- **Assignment**
Exactly repeat all the records below, omitting the images they hold.
### The data ###
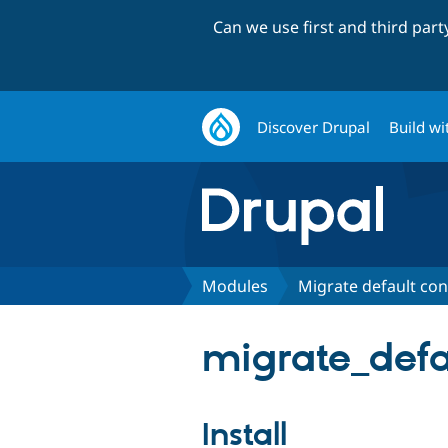
Can we use first and third par
Discover Drupal
Build wi
Modules
Migrate default con
migrate_defa
Install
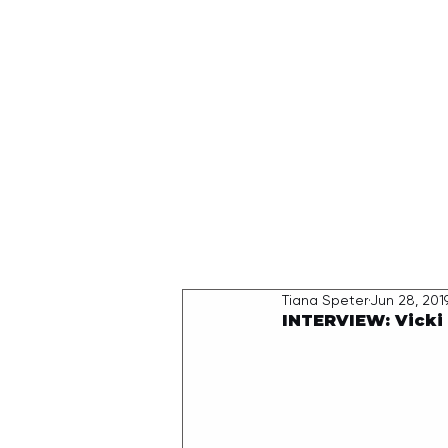
HOME
Tiana Speter
Jun 28, 201
INTERVIEW: Vick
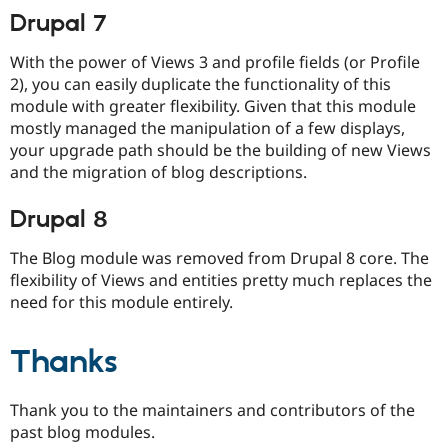
Drupal 7
With the power of Views 3 and profile fields (or Profile
2), you can easily duplicate the functionality of this
module with greater flexibility. Given that this module
mostly managed the manipulation of a few displays,
your upgrade path should be the building of new Views
and the migration of blog descriptions.
Drupal 8
The Blog module was removed from Drupal 8 core. The
flexibility of Views and entities pretty much replaces the
need for this module entirely.
Thanks
Thank you to the maintainers and contributors of the
past blog modules.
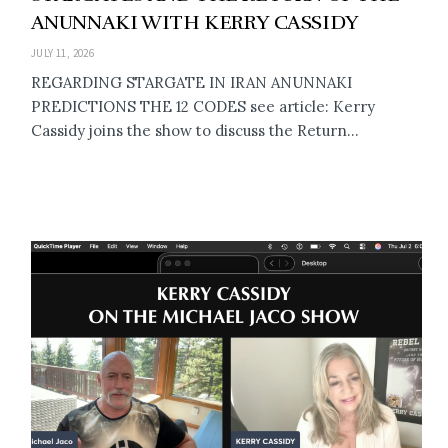
ANUNNAKI WITH KERRY CASSIDY
JULY 11, 2026
REGARDING STARGATE IN IRAN ANUNNAKI
PREDICTIONS THE 12 CODES see article: Kerry
Cassidy joins the show to discuss the Return...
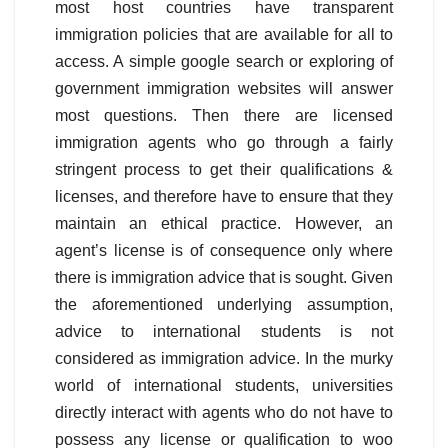
most host countries have transparent
immigration policies that are available for all to
access. A simple google search or exploring of
government immigration websites will answer
most questions. Then there are licensed
immigration agents who go through a fairly
stringent process to get their qualifications &
licenses, and therefore have to ensure that they
maintain an ethical practice. However, an
agent’s license is of consequence only where
there is immigration advice that is sought. Given
the aforementioned underlying assumption,
advice to international students is not
considered as immigration advice. In the murky
world of international students, universities
directly interact with agents who do not have to
possess any license or qualification to woo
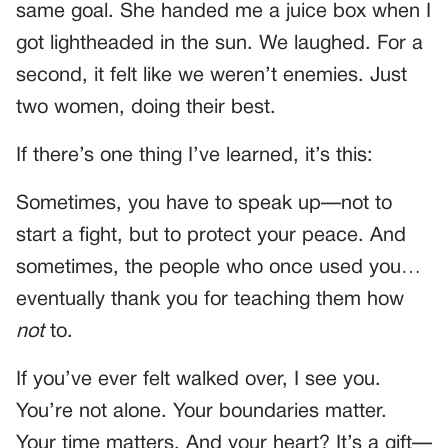
same goal. She handed me a juice box when I
got lightheaded in the sun. We laughed. For a
second, it felt like we weren’t enemies. Just
two women, doing their best.
If there’s one thing I’ve learned, it’s this:
Sometimes, you have to speak up—not to
start a fight, but to protect your peace. And
sometimes, the people who once used you…
eventually thank you for teaching them how
not
to.
If you’ve ever felt walked over, I see you.
You’re not alone. Your boundaries matter.
Your time matters. And your heart? It’s a gift—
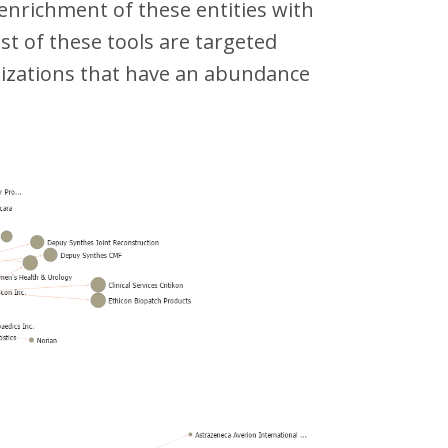
 enrichment of these entities with
st of these tools are targeted
nizations that have an abundance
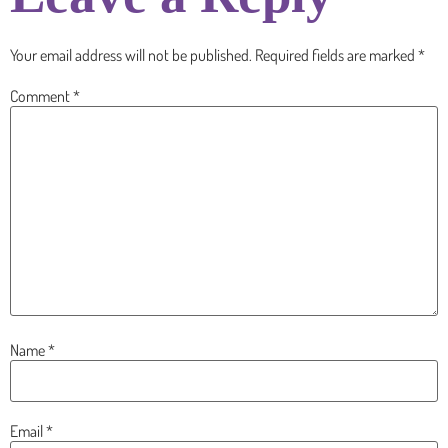
Your email address will not be published.
Required fields are marked
*
Comment
*
Name
*
Email
*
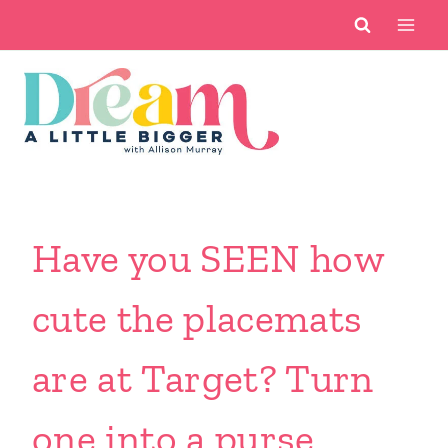
Skip
to
content
Have you SEEN how
cute the placemats
are at Target? Turn
one into a purse.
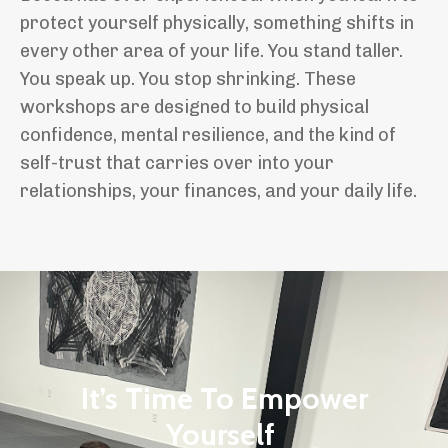
protect yourself physically, something shifts in
every other area of your life. You stand taller.
You speak up. You stop shrinking. These
workshops are designed to build physical
confidence, mental resilience, and the kind of
self-trust that carries over into your
relationships, your finances, and your daily life.
It’s Time To Empower
Yourself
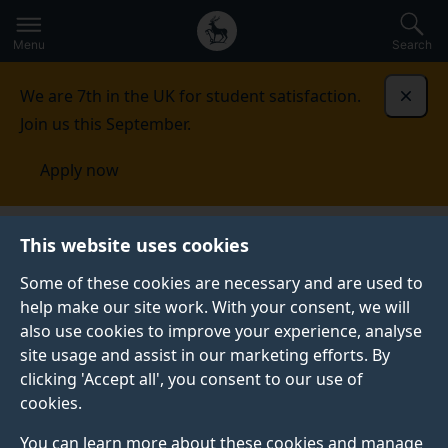
Secondary
Global
Skip
to
navigation
main
Menu
Search
main
menu
content
We are 7th in the UK for student satisfaction.
Dismi
Join us this September.
Apply now
This website uses cookies
NEWS
Published:
04 October 2021
Some of these cookies are necessary and are used to
help make our site work. With your consent, we will
also use cookies to improve your experience, analyse
site usage and assist in our marketing efforts. By
Meet the academic:
clicking 'Accept all', you consent to our use of
cookies.
Professor Yi-Zhe
You can learn more about these cookies and manage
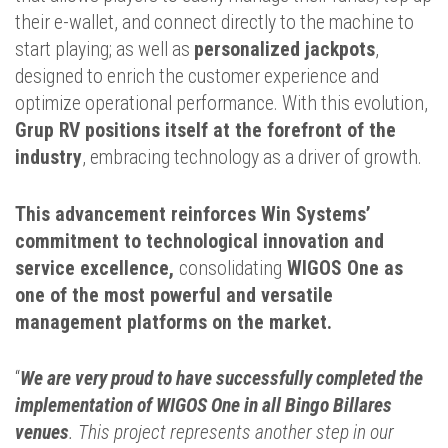
their e-wallet, and connect directly to the machine to
start playing; as well as
personalized jackpots
,
designed to enrich the customer experience and
optimize operational performance. With this evolution,
Grup RV positions itself at the forefront of the
industry
, embracing technology as a driver of growth.
This advancement reinforces Win Systems’
commitment to technological innovation and
service excellence,
consolidating
WIGOS One as
one of the most powerful and versatile
management platforms on the market.
“
We are very proud to have successfully completed the
implementation of WIGOS One in all Bingo Billares
venues
. This project represents another step in our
###
- **Answer box**
Can we use first and third par
Discover Drupal
Build wi
Modules
Migrate default con
migrate_defa
Install
HOME
Tiana Speter
Jun 28, 201
INTERVIEW: Vick
Drupal 7
With the power of Views 3 and profile fields (or Profile
2), you can easily duplicate the functionality of this
module with greater flexibility. Given that this module
mostly managed the manipulation of a few displays,
your upgrade path should be the building of new Views
and the migration of blog descriptions.
Drupal 8
The Blog module was removed from Drupal 8 core. The
flexibility of Views and entities pretty much replaces the
need for this module entirely.
Thanks
Thank you to the maintainers and contributors of the
past blog modules.
ANUNNAKI WITH KERRY CASSIDY
JULY 11, 2026
REGARDING STARGATE IN IRAN ANUNNAKI
PREDICTIONS THE 12 CODES see article: Kerry
Cassidy joins the show to discuss the Return...
most host countries have transparent
immigration policies that are available for all to
access. A simple google search or exploring of
government immigration websites will answer
most questions. Then there are licensed
immigration agents who go through a fairly
stringent process to get their qualifications &
licenses, and therefore have to ensure that they
maintain an ethical practice. However, an
agent’s license is of consequence only where
there is immigration advice that is sought. Given
the aforementioned underlying assumption,
advice to international students is not
considered as immigration advice. In the murky
world of international students, universities
directly interact with agents who do not have to
possess any license or qualification to woo
same goal. She handed me a juice box when I
got lightheaded in the sun. We laughed. For a
second, it felt like we weren’t enemies. Just
two women, doing their best.
If there’s one thing I’ve learned, it’s this:
Sometimes, you have to speak up—not to
start a fight, but to protect your peace. And
sometimes, the people who once used you…
eventually thank you for teaching them how
not
to.
If you’ve ever felt walked over, I see you.
You’re not alone. Your boundaries matter.
Your time matters. And your heart? It’s a gift—
 enrichment of these entities with
st of these tools are targeted
nizations that have an abundance
Your email address will not be published.
Required fields are marked
*
Comment
*
Name
*
Email
*
Skip
to
content
Have you SEEN how
cute the placemats
are at Target? Turn
one into a purse.
protect yourself physically, something shifts in
every other area of your life. You stand taller.
You speak up. You stop shrinking. These
workshops are designed to build physical
confidence, mental resilience, and the kind of
self-trust that carries over into your
relationships, your finances, and your daily life.
It’s Time To Empower
Yourself
Secondary
Global
Skip
to
navigation
main
Menu
Search
main
menu
content
We are 7th in the UK for student satisfaction.
Dismi
Join us this September.
Apply now
This website uses cookies
NEWS
Published:
04 October 2021
Some of these cookies are necessary and are used to
help make our site work. With your consent, we will
also use cookies to improve your experience, analyse
site usage and assist in our marketing efforts. By
Meet the academic:
clicking 'Accept all', you consent to our use of
cookies.
Professor Yi-Zhe
You can learn more about these cookies and manage
their e-wallet, and connect directly to the machine to
start playing; as well as
personalized jackpots
,
designed to enrich the customer experience and
optimize operational performance. With this evolution,
Grup RV positions itself at the forefront of the
industry
, embracing technology as a driver of growth.
This advancement reinforces Win Systems’
commitment to technological innovation and
service excellence,
consolidating
WIGOS One as
one of the most powerful and versatile
management platforms on the market.
“
We are very proud to have successfully completed the
implementation of WIGOS One in all Bingo Billares
venues
. This project represents another step in our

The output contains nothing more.